BY BILL BRADLEY, Founder/CEO, America’s Best Franchises
February 4, 2013
If your neighborhood has hopped on the buy-local bandwagon, does that make it a bad time for you to think about investing in a franchise business?
Not necessarily. Some national franchises are never viewed by customers as a local business, even though a local franchisee owns them. It’s hard to make a McDonald’s seem local, for example. Other franchises can be easy to position as a local business.
A regional company may be strongly associated with your region – enough that you can be perceived as “home folks” with a franchise. Others may be new enough in your area that your customers won’t even realize you’re part of a chain. As part of your decision-making process, ask around to discover the local impression of the franchise opportunity you’re thinking about.
There are ways, however, that almost every franchise can cash in on the “keep it local” movement. Consider these possibilities if a strong “Buy Local” movement is making you think twice about investing in a franchise:
- Participate in the local economy – While your franchise probably won’t have complete control over which suppliers to use, many franchises hire local workers and participate in local events. Find out whether you’ll be free to take part in group sidewalk sales or mallwide events, for example. If you’ll have the flexibility to work with other local businesses, you can get all the points for doing so.
- Do well by doing good. Can you sponsor a local festival or collect for a local food bank?

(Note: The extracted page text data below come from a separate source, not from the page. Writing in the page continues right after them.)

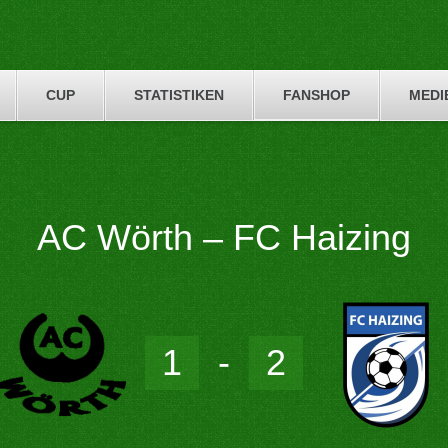
CUP
STATISTIKEN
FANSHOP
MEDI
AC Wörth – FC Haizing
1
-
2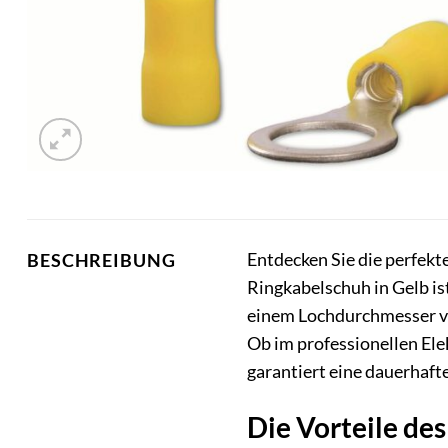
Entdecken Sie die perfekt
BESCHREIBUNG
Ringkabelschuh in Gelb ist
einem Lochdurchmesser vo
Ob im professionellen El
garantiert eine dauerhafte
Die Vorteile d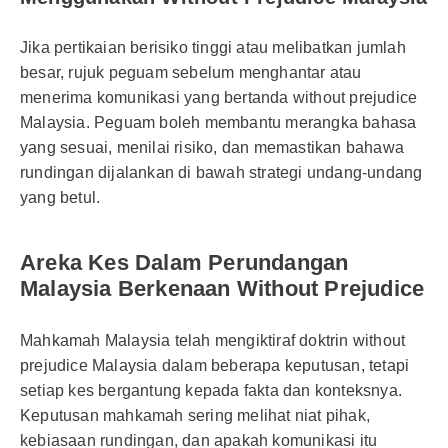
Jika pertikaian berisiko tinggi atau melibatkan jumlah
besar, rujuk peguam sebelum menghantar atau
menerima komunikasi yang bertanda without prejudice
Malaysia. Peguam boleh membantu merangka bahasa
yang sesuai, menilai risiko, dan memastikan bahawa
rundingan dijalankan di bawah strategi undang-undang
yang betul.
Areka Kes Dalam Perundangan
Malaysia Berkenaan Without Prejudice
Mahkamah Malaysia telah mengiktiraf doktrin without
prejudice Malaysia dalam beberapa keputusan, tetapi
setiap kes bergantung kepada fakta dan konteksnya.
Keputusan mahkamah sering melihat niat pihak,
kebiasaan rundingan, dan apakah komunikasi itu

The two-fold approach of giving back to the local community while creating links to other local businesses can do wonders to help potential customers remember not only your franchise but its dedication to what they care about.
- Decor Franchises may have requirements for the decor and layout of a storefront or restaurant, but adding as many local touches as your franchisor will allow can help to remind customers of your franchises involvement in the community. Showcase photos of sports teams you’ve sponsored or photos of the surrounding area if it fits in with the decor. Educational franchises can spotlight local achievers for students to admire, and restaurants can frame pictures of local celebrities.
- Don’t neglect networking – Say the franchise you’re considering seems to give you very little leeway, or you’re determined to gain the benefits of investing in a major national name. Your personal presence in the local business community as the owner of “the local Supercuts” or “the local Little Caesar’s” can still give you that local edge if you’re diligent about your involvement.Ask about these possibilities as part of your information-gathering as you decide which franchise opportunity is right for you. Understanding both the franchise opportunity you have in mind and the local market you’re bringing the business into will help you ensure that you choose the right opportunity for you.